Build-to-suit development has long been part of the industrial playbook, but the model has surged to the forefront as occupiers chase efficiency, automation and speed in an increasingly complex logistics environment.

That shift began to take shape around 2015, when e-commerce users started demanding building specifications that existing warehouse inventory could not deliver. The pandemic then pushed that trend into overdrive.

"The pandemic accelerated it sharply," David Greek, managing partner at Greek Real Estate Partners, told GlobeSt.com.

"Supply chain disruptions from 2020 through 2022 pushed occupiers to rethink resiliency, automation, and proximity to end consumers, and build-to-suit became the most direct path to those outcomes."

For landowners, the approach offers a way to unlock maximum value from well-located sites while giving tenants greater cost certainty and faster delivery timelines, Greek said.

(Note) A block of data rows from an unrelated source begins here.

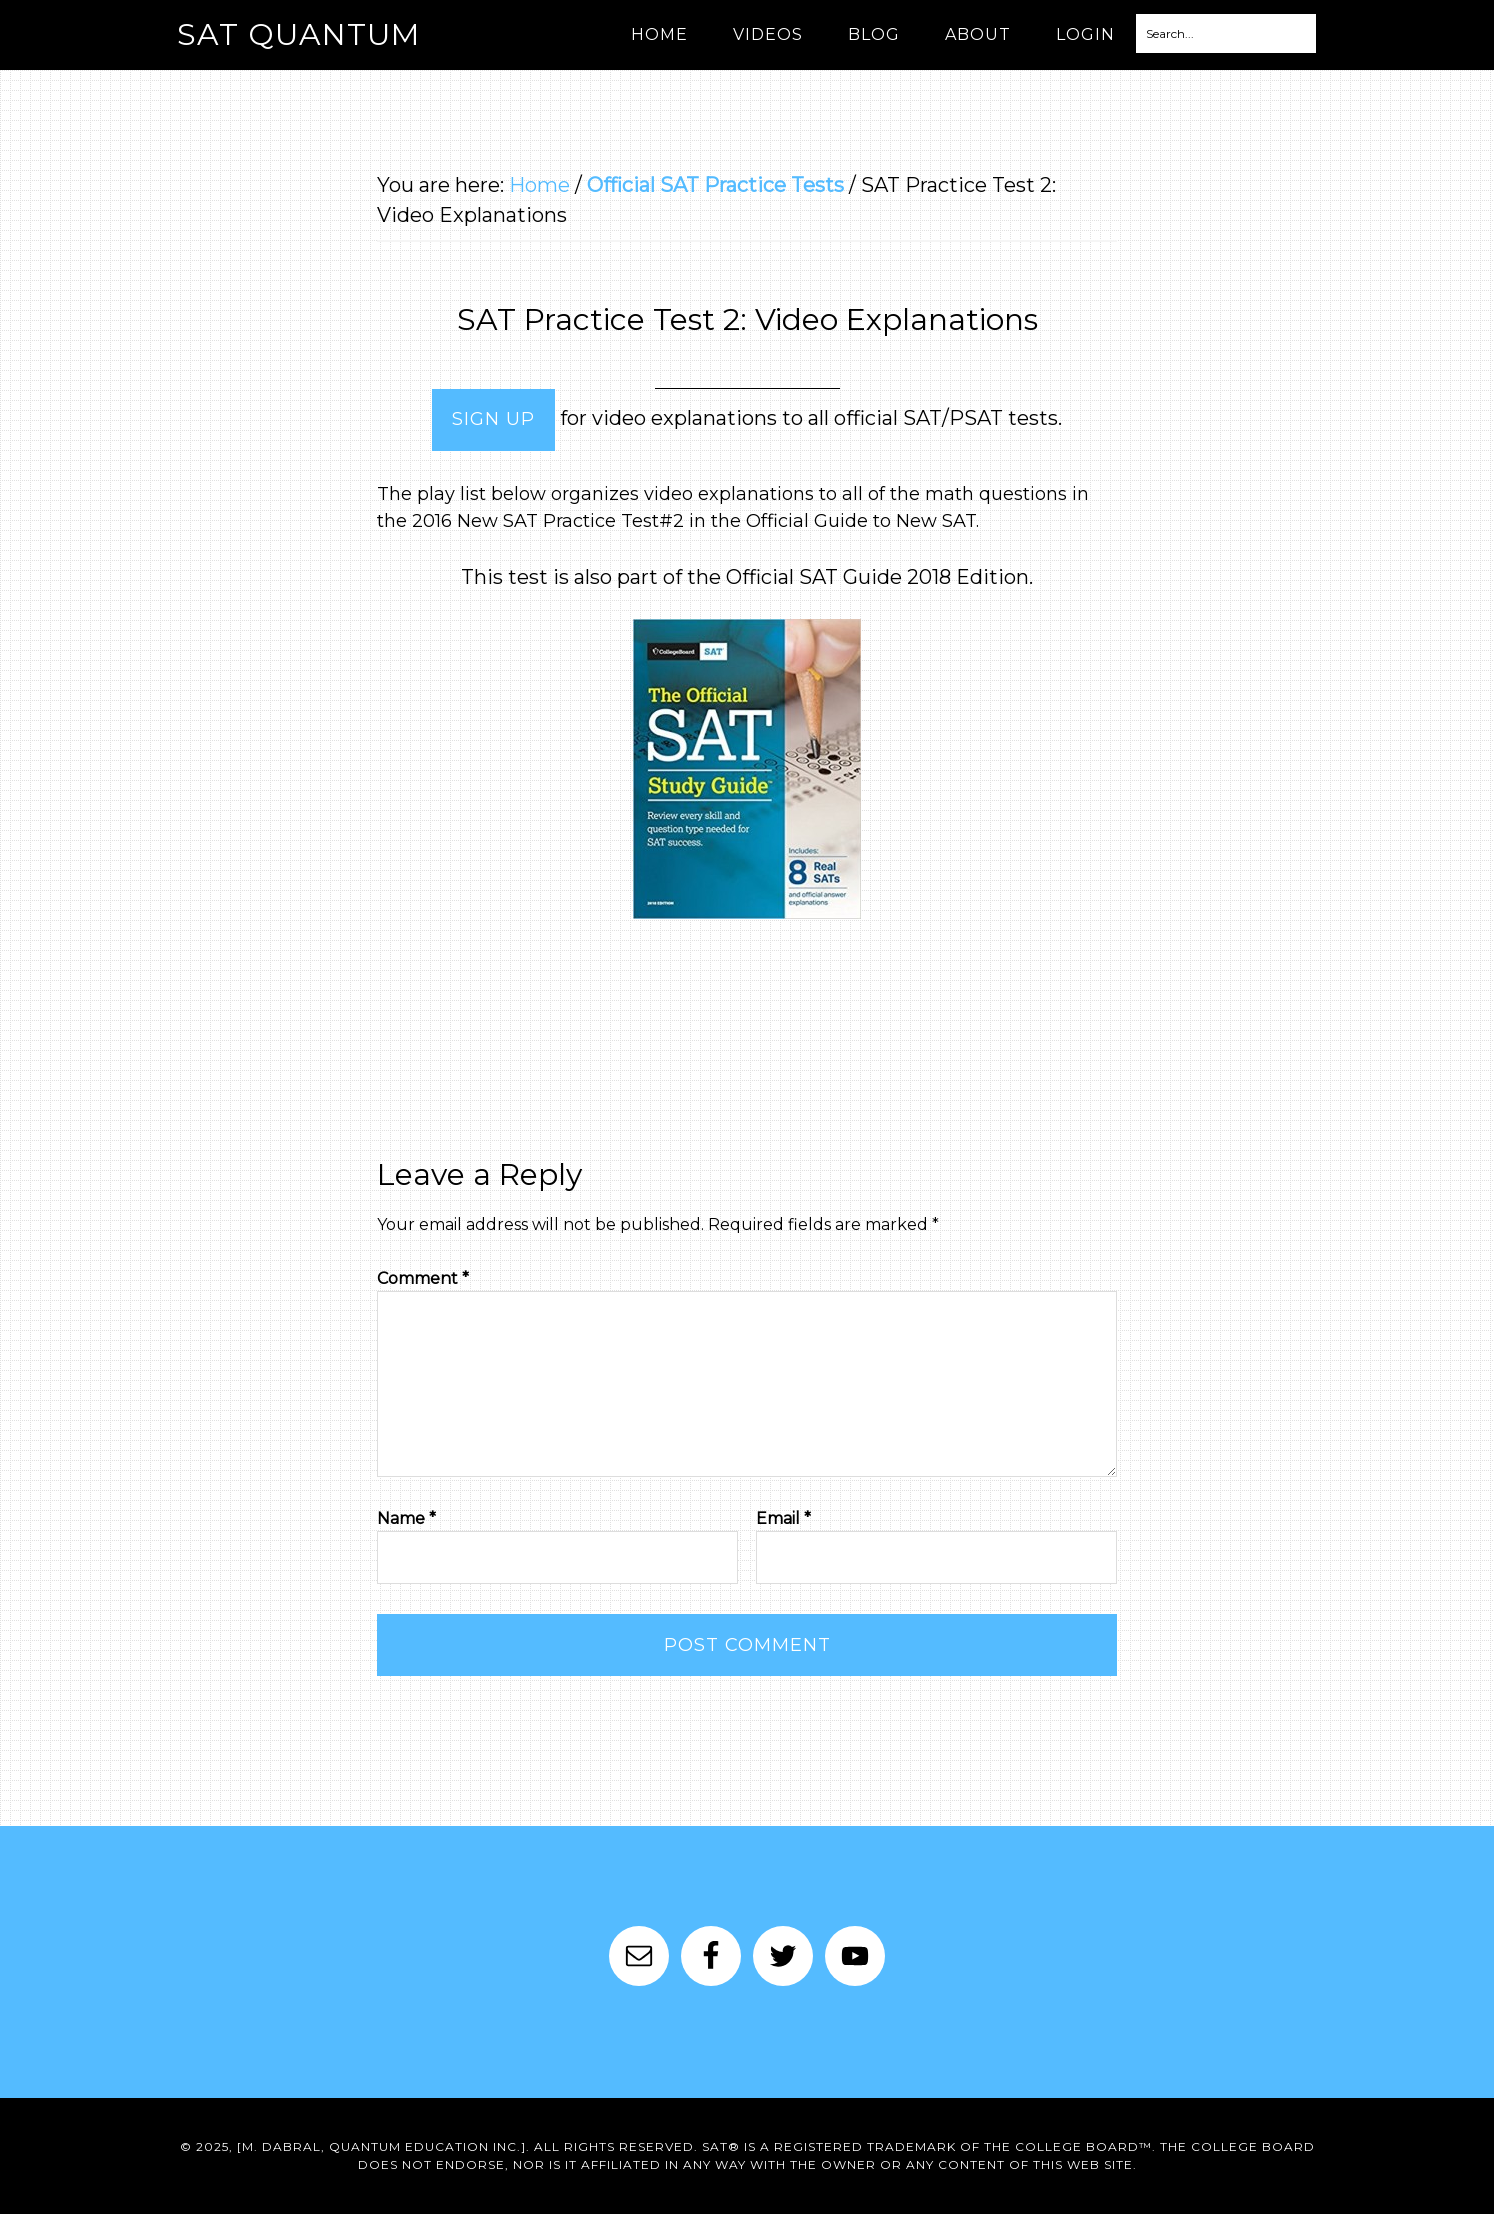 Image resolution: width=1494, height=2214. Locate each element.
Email (783, 1518)
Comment (423, 1278)
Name (406, 1518)
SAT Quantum (298, 34)
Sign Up (493, 419)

The most active users of build-to-suit tend to fall into a few distinct groups, all driven by operational needs that standard industrial product cannot meet. Occupiers with heavy automation requirements are a leading cohort, as systems such as conveyors, robotics and automated storage and retrieval demand precise specifications for clear heights, floor loads, column spacing and power capacity.

Third-party logistics providers are also active, particularly when executing contracts in which the end user dictates the building's design. Meanwhile, companies operating same-day and next-day delivery networks in dense population centers require highly specialized layouts that support rapid picking, sorting and last-mile distribution.

"We are also seeing manufacturers reshoring operations and cold storage operators turn to build-to-suit, since both categories have specifications that speculative product rarely meets," Greek said.

Yet, those tailored designs carry a premium over conventional speculative warehouses, driven by customized construction, enhanced power infrastructure, heavier floor slabs and integrated technology. Depending on the level of automation and tenant requirements, the premium generally ranges from 10 percent to 25 percent above comparable-spec development.

Even so, Greek emphasized that the upfront cost tells only part of the story.

"The more important number is the total cost of occupancy over the lease term," Greek said. "A purpose-built facility reduces travel time, labor hours, and bottlenecks every single day it operates. It also tends to lower headcount requirements and maintenance costs.

"For occupiers running tight-margin logistics operations, the operational savings over a 10- to 15-year lease generally outweigh the upfront premium."

Geographically, build-to-suit activity is concentrated in dense, land-constrained logistics hubs where efficiency gains carry the greatest value. Key markets include the Inland Empire, Lehigh Valley, Central Pennsylvania, Dallas and Atlanta.

Northern New Jersey and the broader New York metro remain among the most active build-to-suit regions in the country, supported by port access at Newark and Elizabeth, high population density and a severe shortage of developable land.

"When land is this scarce and this expensive, building up, building smart, and integrating automation is what makes the economics work over the long term," Greek said.